The Beautiful and Damned - Page 200/272

Baptiste, the little Sicilian of the train, fell foul of him the second week of drill. The captain had several times ordered the men to be clean-shaven when they fell in each morning. One day there was disclosed an alarming breech of this rule, surely a case of Teutonic connivance--during the night four men had grown hair upon their faces. The fact that three of the four understood a minimum of English made a practical object-lesson only the more necessary, so Captain Dunning resolutely sent a volunteer barber back to the company street for a razor. Whereupon for the safety of democracy a half-ounce of hair was scraped dry from the cheeks of three Italians and one Pole.

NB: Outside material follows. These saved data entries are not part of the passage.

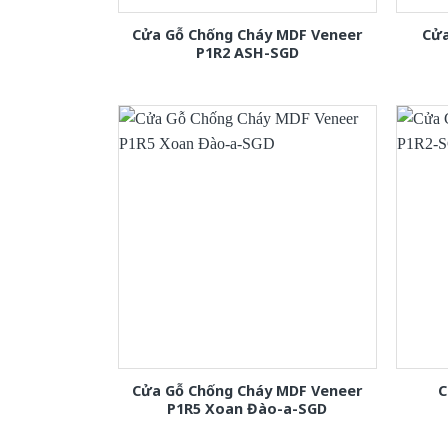
Cửa Gỗ Chống Cháy MDF Veneer
Cửa
P1R2 ASH-SGD
Cửa Gỗ Chống Cháy MDF Veneer
C
P1R5 Xoan Đào-a-SGD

Outside the world of the company there appeared, from time to time, the colonel, a heavy man with snarling teeth, who circumnavigated the battalion drill-field upon a handsome black horse. He was a West Pointer, and, mimetically, a gentleman. He had a dowdy wife and a dowdy mind, and spent much of his time in town taking advantage of the army's lately exalted social position. Last of all was the general, who traversed the roads of the camp preceded by his flag--a figure so austere, so removed, so magnificent, as to be scarcely comprehensible.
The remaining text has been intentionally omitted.